WHAT YOU NEED TO DO: Transcribe word for word the lines below from the line with "pyautogui.click(x=<x>, y=<y>)" through the line with "The width and", ends included.

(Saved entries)
>>>>
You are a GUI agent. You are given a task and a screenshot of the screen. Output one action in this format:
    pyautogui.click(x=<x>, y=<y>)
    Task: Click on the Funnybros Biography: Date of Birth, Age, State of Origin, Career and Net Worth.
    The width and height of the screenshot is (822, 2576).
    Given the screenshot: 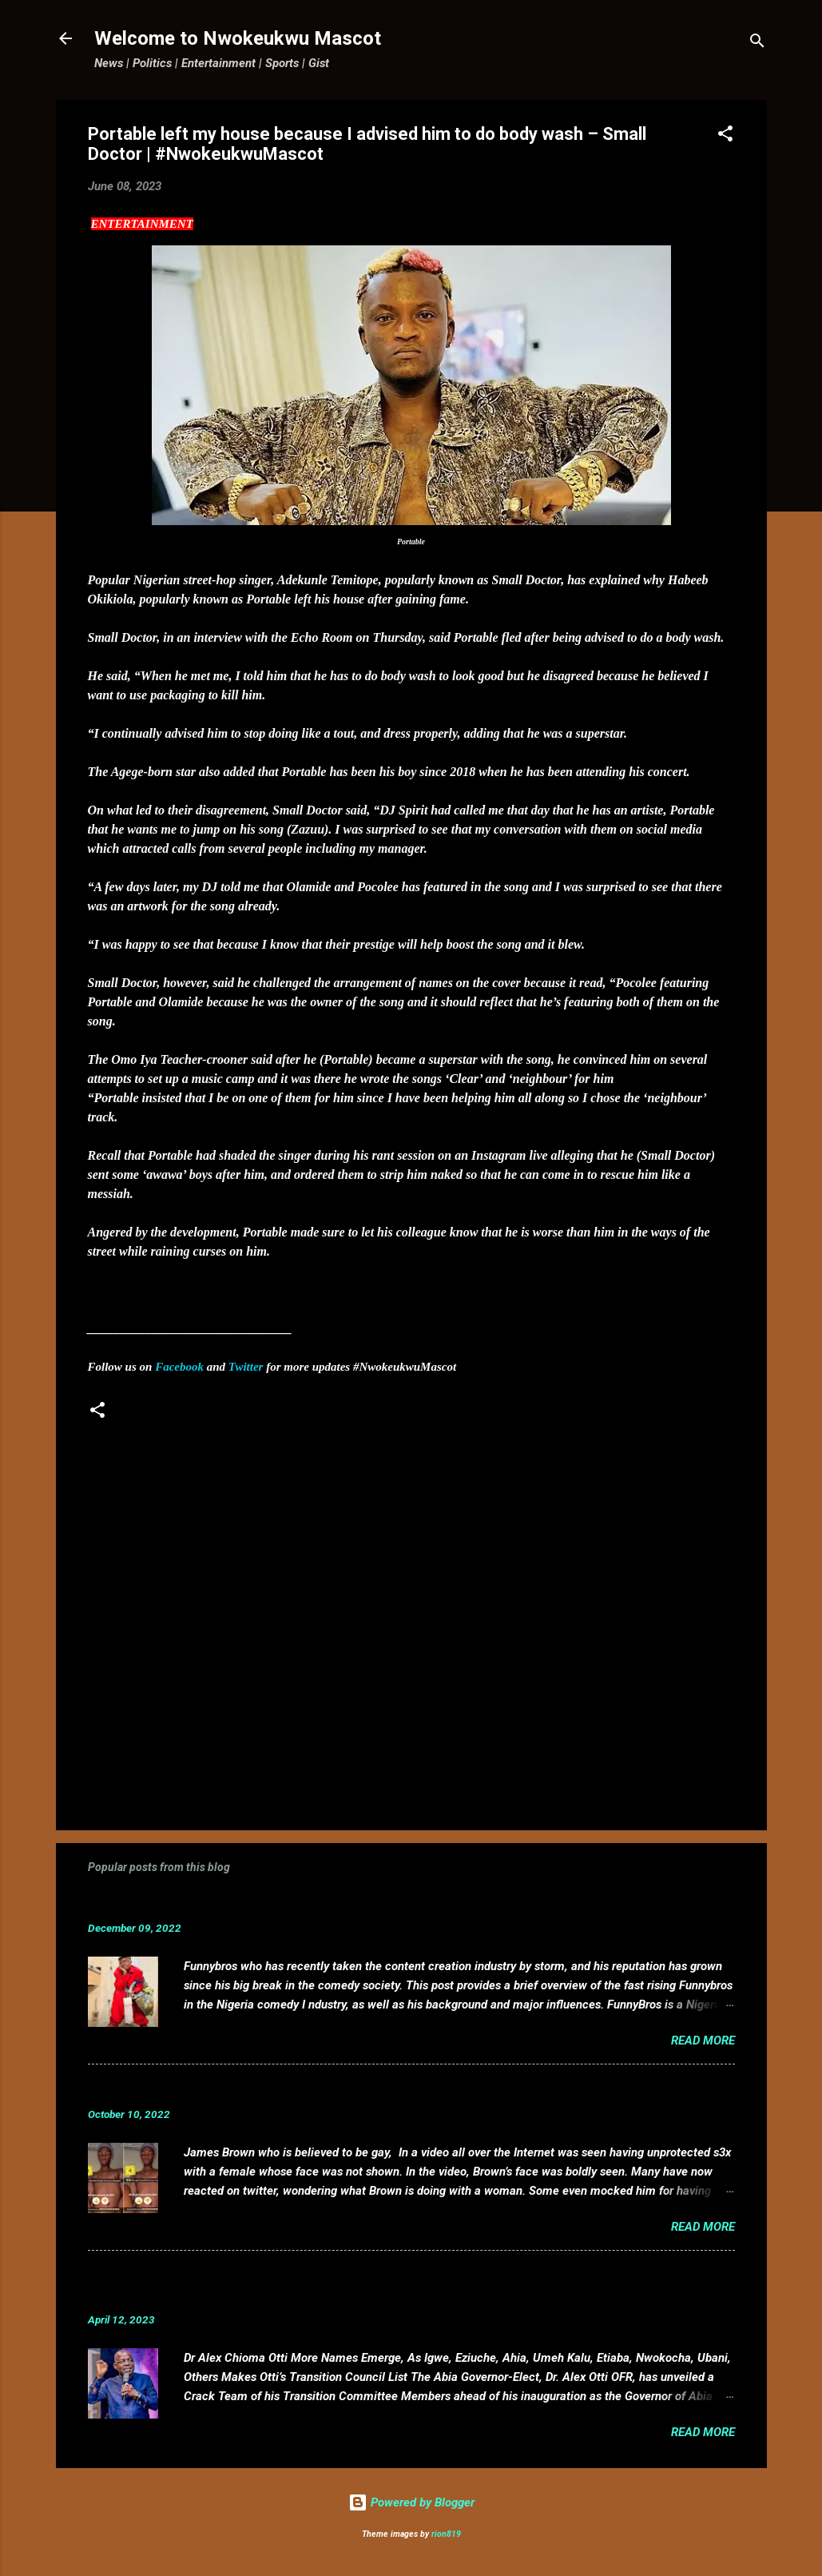 What is the action you would take?
    pyautogui.click(x=349, y=1903)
<<<<
ANSWER TO THIS PROBLEM:
    pyautogui.click(x=<x>, y=<y>)
    Task: Click on the Funnybros Biography: Date of Birth, Age, State of Origin, Career and Net Worth.
    The width and height of the screenshot is (822, 2576).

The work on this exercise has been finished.